__About this exercise__: Set every record down again exactly. Do not carry over the pictures.

Stored items from a collection:
-----
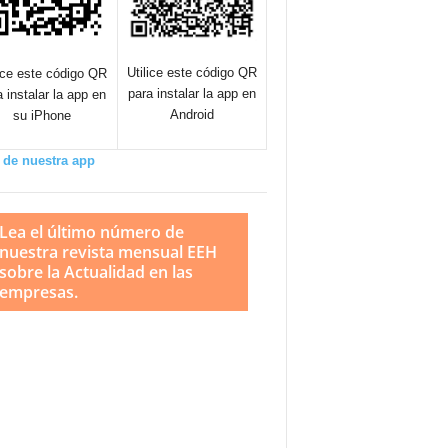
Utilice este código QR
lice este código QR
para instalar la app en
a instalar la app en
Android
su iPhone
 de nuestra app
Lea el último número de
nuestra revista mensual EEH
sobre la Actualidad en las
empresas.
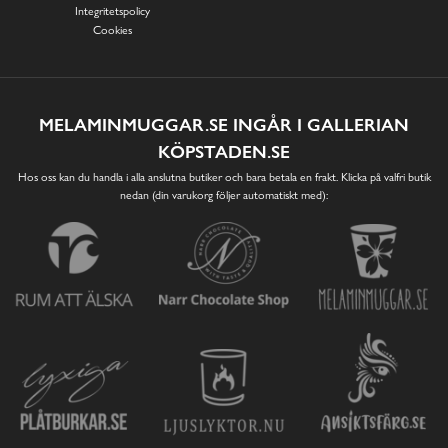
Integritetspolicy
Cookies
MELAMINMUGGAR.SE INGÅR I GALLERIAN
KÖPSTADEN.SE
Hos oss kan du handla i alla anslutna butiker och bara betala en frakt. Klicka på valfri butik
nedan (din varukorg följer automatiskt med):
-----
__Response below__:
Utilice este código QR
lice este código QR
para instalar la app en
a instalar la app en
Android
su iPhone
 de nuestra app
Lea el último número de
nuestra revista mensual EEH
sobre la Actualidad en las
empresas.
Integritetspolicy
Cookies
MELAMINMUGGAR.SE INGÅR I GALLERIAN
KÖPSTADEN.SE
Hos oss kan du handla i alla anslutna butiker och bara betala en frakt. Klicka på valfri butik
nedan (din varukorg följer automatiskt med):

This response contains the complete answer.